TASK DESCRIPTION:
Please go line by line and repeat the data below exactly, with no images.

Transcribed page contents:
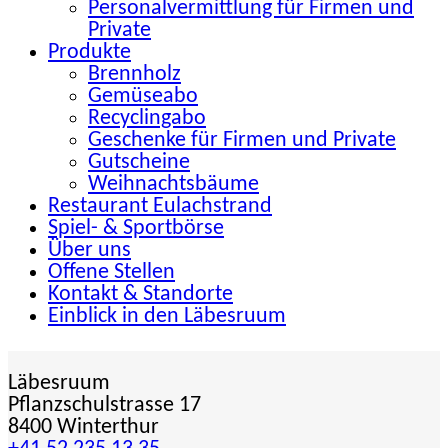
Personalvermittlung für Firmen und
Private
Produkte
Brennholz
Gemüseabo
Recyclingabo
Geschenke für Firmen und Private
Gutscheine
Weihnachtsbäume
Restaurant Eulachstrand
Spiel- & Sportbörse
Über uns
Offene Stellen
Kontakt & Standorte
Einblick in den Läbesruum
Läbesruum
Pflanzschulstrasse 17
8400 Winterthur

EXERCISE ANSWER:
Personalvermittlung für Firmen und
Private
Produkte
Brennholz
Gemüseabo
Recyclingabo
Geschenke für Firmen und Private
Gutscheine
Weihnachtsbäume
Restaurant Eulachstrand
Spiel- & Sportbörse
Über uns
Offene Stellen
Kontakt & Standorte
Einblick in den Läbesruum
Läbesruum
Pflanzschulstrasse 17
8400 Winterthur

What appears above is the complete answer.